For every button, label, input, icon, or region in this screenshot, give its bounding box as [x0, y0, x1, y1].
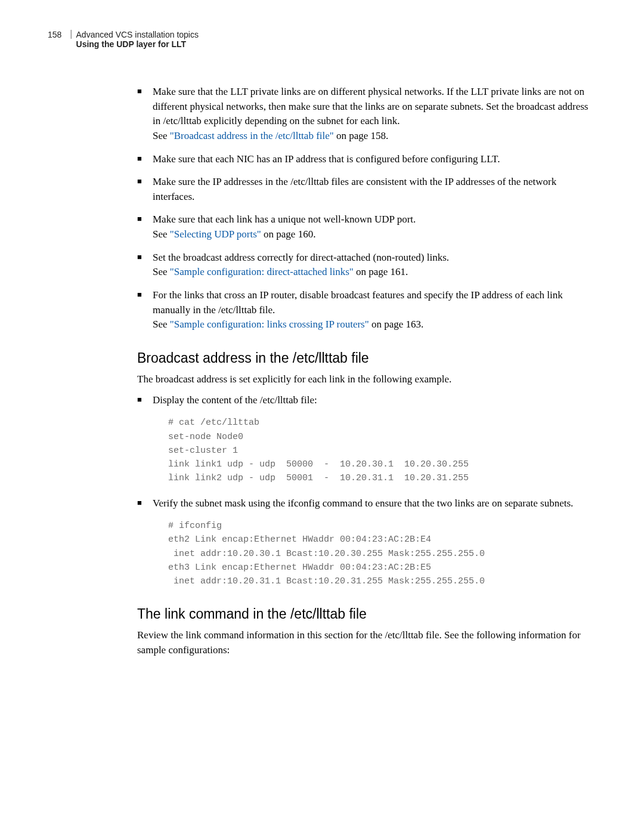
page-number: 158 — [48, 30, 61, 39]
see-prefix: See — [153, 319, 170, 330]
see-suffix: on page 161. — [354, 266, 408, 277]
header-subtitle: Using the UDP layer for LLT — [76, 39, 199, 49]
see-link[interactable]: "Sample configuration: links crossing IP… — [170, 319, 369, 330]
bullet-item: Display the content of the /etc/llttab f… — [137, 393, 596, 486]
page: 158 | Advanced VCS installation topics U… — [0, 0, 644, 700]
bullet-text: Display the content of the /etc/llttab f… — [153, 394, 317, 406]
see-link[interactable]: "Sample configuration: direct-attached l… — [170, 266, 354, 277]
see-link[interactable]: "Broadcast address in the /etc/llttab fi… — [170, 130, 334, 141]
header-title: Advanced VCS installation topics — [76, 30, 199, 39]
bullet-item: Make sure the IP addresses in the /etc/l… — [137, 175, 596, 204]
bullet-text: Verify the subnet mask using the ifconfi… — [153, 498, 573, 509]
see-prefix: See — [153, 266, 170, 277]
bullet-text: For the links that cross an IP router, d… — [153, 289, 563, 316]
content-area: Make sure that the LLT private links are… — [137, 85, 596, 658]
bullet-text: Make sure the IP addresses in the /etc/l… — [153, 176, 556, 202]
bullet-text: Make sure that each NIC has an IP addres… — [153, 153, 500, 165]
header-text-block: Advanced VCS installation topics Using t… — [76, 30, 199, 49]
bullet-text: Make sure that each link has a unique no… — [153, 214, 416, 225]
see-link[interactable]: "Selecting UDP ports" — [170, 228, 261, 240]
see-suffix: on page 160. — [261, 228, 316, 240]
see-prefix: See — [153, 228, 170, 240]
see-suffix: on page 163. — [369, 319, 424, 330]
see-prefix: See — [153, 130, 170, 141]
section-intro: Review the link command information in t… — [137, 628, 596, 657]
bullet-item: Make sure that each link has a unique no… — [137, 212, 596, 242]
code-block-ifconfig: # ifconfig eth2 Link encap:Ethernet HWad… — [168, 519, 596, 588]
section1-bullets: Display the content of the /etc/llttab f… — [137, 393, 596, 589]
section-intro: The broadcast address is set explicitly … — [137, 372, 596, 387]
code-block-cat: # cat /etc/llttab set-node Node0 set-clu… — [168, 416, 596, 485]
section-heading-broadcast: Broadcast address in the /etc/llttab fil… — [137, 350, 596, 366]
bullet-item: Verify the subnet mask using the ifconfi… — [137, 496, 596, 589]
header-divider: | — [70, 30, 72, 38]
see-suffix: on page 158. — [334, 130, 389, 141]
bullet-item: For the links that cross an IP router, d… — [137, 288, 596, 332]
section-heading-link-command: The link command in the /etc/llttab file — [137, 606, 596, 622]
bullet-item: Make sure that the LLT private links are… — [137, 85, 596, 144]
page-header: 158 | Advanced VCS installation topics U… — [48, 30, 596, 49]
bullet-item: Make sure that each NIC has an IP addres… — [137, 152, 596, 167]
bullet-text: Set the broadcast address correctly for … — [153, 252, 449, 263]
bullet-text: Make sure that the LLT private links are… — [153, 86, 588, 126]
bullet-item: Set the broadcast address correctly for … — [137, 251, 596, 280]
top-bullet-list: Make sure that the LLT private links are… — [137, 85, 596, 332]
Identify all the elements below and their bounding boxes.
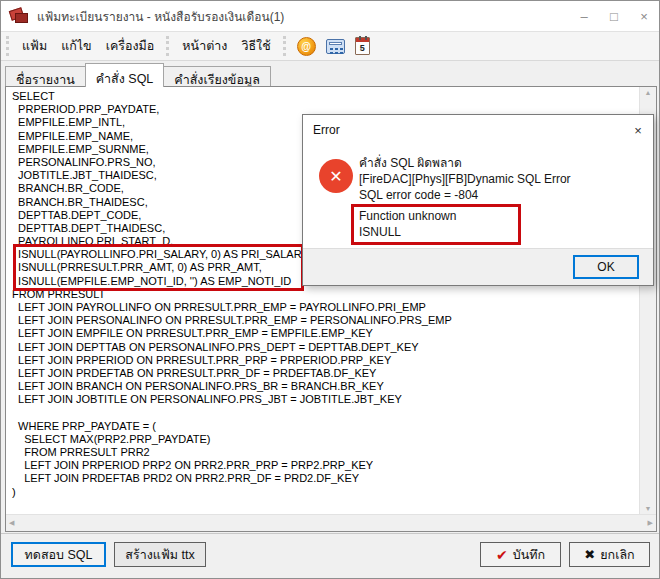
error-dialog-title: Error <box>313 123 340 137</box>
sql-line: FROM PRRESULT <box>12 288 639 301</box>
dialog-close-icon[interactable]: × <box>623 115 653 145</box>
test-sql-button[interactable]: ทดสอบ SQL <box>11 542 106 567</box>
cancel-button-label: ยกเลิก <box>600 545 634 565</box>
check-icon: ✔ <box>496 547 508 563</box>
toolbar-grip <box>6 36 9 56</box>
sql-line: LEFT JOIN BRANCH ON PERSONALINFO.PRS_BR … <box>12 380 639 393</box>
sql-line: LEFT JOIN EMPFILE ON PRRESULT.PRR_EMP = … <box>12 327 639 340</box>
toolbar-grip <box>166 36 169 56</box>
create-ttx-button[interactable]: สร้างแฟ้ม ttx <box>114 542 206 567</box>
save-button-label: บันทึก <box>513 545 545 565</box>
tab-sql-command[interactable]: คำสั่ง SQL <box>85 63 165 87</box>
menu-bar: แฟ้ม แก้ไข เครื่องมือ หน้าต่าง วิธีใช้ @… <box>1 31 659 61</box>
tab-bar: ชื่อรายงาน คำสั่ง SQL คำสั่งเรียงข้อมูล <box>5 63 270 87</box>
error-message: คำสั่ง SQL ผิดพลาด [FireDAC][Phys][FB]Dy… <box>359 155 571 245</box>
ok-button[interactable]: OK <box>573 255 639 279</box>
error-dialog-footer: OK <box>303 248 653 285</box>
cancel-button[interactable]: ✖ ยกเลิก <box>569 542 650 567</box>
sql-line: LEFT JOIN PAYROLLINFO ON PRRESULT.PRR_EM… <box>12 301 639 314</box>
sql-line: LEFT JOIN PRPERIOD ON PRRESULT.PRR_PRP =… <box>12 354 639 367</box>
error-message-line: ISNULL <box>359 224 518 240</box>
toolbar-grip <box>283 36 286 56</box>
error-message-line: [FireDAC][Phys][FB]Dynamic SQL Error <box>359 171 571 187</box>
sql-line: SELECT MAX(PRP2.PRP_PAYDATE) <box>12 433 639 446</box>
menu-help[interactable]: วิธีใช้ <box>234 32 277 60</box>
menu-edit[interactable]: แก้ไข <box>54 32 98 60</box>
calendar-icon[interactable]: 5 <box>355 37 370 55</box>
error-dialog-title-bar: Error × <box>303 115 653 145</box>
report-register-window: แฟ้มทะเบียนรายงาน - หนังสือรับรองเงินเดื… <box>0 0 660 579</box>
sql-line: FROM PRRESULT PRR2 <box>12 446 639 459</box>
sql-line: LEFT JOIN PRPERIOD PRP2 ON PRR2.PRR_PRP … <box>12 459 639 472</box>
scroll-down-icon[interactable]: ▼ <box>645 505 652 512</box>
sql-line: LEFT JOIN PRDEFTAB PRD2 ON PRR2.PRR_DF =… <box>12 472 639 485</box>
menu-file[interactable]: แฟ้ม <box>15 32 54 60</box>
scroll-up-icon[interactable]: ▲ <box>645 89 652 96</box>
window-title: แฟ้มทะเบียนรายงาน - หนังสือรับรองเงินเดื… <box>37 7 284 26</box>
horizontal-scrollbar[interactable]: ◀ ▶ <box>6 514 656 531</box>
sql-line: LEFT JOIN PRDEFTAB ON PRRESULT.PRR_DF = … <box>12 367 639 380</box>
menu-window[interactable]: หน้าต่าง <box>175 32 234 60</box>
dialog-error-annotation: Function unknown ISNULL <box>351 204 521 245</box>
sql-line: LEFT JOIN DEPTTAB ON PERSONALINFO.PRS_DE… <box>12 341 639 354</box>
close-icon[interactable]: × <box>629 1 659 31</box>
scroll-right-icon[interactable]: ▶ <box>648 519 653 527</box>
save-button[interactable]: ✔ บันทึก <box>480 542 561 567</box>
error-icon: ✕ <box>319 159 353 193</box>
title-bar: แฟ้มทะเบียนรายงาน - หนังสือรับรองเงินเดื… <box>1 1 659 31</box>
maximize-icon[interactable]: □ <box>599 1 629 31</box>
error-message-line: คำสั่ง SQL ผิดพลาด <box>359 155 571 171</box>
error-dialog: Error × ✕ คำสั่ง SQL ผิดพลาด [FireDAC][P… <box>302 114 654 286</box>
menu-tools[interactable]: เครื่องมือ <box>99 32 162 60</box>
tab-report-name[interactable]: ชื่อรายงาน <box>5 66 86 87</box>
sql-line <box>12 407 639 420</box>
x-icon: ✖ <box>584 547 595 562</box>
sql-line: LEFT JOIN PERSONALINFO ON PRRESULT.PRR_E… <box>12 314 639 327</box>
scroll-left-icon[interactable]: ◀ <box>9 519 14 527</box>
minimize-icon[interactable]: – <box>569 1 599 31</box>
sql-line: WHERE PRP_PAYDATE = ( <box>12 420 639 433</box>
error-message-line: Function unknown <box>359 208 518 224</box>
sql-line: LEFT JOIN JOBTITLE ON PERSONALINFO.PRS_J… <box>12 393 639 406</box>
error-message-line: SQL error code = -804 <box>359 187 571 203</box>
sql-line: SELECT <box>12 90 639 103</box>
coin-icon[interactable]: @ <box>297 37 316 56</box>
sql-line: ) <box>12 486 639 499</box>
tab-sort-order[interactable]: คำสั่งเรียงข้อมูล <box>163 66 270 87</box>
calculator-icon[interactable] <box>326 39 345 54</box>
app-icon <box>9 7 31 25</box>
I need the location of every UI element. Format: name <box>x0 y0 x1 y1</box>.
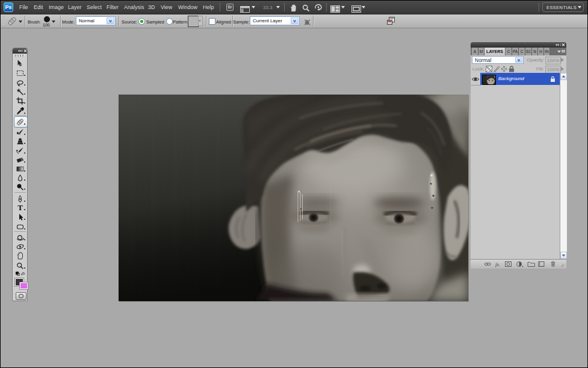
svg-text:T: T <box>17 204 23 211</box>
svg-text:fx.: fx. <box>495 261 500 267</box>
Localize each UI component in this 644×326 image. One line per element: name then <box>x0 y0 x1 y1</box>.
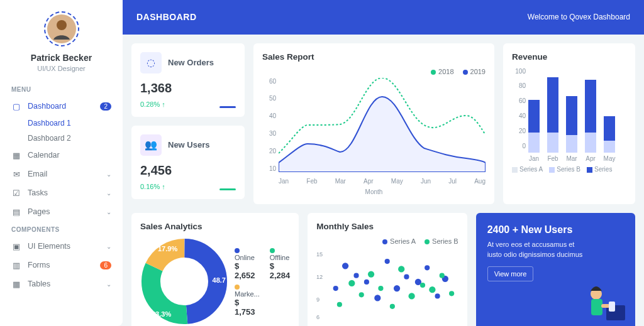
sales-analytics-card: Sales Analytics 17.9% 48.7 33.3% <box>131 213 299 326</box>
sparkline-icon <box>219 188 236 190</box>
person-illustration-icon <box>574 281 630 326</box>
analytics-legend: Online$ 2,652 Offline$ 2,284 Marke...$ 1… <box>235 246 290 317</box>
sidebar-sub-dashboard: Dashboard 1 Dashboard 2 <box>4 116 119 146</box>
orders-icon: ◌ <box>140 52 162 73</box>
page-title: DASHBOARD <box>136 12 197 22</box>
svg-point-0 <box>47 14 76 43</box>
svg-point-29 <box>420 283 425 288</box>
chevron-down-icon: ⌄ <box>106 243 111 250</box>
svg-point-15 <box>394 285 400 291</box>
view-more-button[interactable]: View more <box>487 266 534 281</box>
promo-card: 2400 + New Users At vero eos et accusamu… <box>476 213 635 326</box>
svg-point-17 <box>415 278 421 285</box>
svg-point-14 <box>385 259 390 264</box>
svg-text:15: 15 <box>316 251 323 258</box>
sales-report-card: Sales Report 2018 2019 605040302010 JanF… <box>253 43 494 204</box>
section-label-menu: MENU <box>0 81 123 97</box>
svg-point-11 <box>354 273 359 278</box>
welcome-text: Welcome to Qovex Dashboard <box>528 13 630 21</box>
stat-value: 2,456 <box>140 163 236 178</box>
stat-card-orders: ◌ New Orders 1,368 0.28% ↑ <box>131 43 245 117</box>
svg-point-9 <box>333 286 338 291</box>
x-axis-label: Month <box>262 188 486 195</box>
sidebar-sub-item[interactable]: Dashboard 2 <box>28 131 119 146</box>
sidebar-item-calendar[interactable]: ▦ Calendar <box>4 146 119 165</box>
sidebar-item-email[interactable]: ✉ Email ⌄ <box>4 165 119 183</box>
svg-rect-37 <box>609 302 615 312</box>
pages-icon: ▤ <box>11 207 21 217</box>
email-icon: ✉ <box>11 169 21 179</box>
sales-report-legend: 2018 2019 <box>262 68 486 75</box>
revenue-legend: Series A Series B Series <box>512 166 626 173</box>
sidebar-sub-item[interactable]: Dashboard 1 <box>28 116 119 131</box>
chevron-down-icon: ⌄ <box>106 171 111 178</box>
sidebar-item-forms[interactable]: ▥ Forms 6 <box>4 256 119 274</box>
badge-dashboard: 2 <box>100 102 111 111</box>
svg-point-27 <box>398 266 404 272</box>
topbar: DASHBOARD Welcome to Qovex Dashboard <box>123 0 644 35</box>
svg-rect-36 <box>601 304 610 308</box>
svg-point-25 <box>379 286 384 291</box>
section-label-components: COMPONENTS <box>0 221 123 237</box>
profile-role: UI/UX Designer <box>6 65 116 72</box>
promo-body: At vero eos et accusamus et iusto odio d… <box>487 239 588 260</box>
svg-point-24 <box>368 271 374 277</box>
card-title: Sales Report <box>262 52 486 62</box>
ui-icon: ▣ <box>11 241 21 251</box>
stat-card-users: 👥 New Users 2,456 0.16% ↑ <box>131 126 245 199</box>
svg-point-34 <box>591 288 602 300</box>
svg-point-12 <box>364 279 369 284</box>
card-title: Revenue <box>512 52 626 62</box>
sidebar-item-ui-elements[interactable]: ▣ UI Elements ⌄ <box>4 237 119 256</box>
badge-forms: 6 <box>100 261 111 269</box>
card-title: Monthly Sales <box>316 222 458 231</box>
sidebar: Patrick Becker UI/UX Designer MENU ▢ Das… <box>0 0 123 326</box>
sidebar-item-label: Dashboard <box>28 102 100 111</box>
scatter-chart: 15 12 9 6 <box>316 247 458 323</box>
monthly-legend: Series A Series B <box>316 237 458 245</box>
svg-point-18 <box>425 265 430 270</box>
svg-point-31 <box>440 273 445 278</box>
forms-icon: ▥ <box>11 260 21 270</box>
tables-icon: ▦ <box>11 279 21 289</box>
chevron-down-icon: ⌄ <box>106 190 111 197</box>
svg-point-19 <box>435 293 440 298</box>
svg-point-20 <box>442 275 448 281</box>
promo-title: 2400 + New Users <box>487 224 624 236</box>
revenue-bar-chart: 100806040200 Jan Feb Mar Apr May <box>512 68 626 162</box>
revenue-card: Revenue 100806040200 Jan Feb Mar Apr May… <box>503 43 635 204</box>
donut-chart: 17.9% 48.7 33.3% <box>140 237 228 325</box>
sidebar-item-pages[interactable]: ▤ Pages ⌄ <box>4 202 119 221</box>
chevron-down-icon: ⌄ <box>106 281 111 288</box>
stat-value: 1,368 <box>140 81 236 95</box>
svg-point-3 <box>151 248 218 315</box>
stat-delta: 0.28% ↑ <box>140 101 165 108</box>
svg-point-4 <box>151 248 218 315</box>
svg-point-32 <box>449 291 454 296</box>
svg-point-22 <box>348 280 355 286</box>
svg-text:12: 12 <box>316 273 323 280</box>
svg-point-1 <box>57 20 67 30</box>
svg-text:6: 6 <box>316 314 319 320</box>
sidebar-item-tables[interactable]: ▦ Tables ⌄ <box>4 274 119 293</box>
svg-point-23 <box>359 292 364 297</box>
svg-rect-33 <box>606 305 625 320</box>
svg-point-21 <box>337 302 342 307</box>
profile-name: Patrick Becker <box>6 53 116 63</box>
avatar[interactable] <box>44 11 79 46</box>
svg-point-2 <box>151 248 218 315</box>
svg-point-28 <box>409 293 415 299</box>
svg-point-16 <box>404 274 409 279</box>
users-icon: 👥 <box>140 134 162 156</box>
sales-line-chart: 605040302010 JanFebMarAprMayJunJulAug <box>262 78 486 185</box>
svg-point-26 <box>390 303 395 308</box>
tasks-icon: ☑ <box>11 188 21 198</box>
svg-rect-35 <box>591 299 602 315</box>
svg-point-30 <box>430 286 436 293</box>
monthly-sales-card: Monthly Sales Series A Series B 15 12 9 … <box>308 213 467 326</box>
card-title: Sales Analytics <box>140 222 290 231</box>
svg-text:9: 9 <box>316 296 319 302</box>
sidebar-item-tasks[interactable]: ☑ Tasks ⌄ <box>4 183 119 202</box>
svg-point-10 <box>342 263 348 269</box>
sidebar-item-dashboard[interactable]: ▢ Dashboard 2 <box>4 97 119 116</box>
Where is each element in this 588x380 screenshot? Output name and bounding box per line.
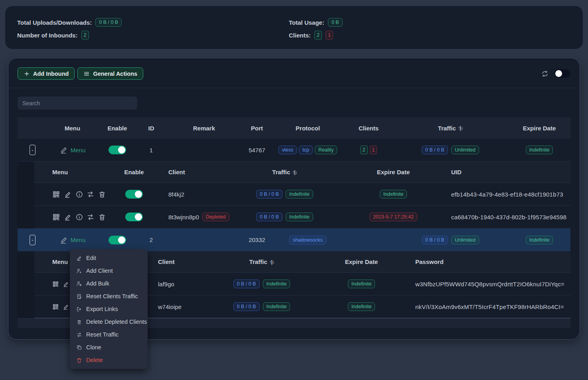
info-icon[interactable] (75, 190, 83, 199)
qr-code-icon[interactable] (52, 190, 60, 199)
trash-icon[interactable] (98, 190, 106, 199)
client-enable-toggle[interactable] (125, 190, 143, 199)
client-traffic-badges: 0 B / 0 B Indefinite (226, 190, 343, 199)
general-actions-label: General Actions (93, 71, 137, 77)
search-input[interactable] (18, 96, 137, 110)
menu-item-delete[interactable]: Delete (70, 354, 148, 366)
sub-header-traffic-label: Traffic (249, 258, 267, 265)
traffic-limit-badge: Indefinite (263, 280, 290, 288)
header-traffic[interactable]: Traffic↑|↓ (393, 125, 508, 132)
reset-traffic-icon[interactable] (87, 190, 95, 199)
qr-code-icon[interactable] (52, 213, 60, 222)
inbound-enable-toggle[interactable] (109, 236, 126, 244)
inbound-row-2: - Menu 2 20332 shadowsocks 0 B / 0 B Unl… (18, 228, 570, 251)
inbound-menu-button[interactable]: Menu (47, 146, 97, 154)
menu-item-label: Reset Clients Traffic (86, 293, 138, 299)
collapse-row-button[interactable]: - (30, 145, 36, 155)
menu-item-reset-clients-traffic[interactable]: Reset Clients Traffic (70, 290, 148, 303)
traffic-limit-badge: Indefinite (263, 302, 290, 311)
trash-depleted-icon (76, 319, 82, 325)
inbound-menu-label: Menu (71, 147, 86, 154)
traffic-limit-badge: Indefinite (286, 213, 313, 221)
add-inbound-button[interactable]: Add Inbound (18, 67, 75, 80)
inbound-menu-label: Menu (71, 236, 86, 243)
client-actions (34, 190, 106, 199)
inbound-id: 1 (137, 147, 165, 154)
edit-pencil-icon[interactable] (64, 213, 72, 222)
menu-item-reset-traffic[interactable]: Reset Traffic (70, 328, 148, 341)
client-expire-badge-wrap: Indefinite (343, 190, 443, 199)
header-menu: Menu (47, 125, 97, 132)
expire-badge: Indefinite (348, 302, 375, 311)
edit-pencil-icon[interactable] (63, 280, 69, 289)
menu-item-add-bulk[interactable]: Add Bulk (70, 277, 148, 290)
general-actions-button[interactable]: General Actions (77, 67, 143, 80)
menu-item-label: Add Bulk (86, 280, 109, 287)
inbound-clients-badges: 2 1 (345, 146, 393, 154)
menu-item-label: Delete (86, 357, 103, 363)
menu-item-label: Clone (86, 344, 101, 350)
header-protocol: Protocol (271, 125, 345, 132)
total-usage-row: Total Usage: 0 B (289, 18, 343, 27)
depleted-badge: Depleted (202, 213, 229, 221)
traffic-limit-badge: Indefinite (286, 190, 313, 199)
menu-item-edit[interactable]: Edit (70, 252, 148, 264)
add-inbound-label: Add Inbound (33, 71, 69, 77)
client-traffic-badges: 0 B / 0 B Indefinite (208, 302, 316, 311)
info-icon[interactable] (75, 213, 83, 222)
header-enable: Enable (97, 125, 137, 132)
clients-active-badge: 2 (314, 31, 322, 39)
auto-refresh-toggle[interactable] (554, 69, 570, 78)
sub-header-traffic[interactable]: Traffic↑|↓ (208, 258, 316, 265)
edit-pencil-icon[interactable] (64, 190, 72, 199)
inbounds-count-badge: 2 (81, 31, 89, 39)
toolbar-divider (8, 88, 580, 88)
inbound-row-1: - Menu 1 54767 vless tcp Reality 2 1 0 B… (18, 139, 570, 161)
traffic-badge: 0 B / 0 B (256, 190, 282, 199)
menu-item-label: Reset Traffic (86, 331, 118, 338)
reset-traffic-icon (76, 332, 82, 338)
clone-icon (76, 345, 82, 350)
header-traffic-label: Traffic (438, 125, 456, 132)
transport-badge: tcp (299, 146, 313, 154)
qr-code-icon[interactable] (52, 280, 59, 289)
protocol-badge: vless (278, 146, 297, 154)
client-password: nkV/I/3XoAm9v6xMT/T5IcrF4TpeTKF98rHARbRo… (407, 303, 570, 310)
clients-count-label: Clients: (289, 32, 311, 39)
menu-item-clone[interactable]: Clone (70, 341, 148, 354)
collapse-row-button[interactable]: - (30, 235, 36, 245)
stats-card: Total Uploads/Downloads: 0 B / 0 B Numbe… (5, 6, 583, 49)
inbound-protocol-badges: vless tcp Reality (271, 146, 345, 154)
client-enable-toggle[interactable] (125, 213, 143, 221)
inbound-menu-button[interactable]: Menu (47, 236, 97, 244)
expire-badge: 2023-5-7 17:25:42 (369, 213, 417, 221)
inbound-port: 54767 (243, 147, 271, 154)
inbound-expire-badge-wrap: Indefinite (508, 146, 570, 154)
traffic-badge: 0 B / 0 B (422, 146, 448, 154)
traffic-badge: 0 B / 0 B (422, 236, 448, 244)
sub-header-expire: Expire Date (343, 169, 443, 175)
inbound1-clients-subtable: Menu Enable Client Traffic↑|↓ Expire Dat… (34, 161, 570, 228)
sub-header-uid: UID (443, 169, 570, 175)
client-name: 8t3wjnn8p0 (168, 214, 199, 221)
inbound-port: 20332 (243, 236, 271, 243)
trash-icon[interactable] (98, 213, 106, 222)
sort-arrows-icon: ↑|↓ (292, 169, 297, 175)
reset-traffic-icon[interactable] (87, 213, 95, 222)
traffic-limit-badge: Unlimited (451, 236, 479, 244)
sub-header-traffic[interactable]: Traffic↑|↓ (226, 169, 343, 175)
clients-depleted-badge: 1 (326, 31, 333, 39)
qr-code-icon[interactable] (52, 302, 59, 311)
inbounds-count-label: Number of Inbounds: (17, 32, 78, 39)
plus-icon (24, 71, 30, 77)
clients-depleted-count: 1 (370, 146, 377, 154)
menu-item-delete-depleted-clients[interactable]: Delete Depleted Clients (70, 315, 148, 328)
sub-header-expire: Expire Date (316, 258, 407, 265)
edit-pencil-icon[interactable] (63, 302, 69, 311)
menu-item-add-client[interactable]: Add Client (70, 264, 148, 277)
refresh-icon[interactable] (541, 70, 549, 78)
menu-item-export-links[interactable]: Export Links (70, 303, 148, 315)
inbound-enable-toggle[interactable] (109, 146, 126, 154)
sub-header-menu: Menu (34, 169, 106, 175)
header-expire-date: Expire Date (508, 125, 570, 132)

- WORK REQUEST: Whenever the string "intro" shows up in a line of the records, copy that line.

- EXERCISE RESULT:
section-intro: Review the link command information in t… — [137, 628, 596, 657]
section-intro: The broadcast address is set explicitly … — [137, 372, 596, 387]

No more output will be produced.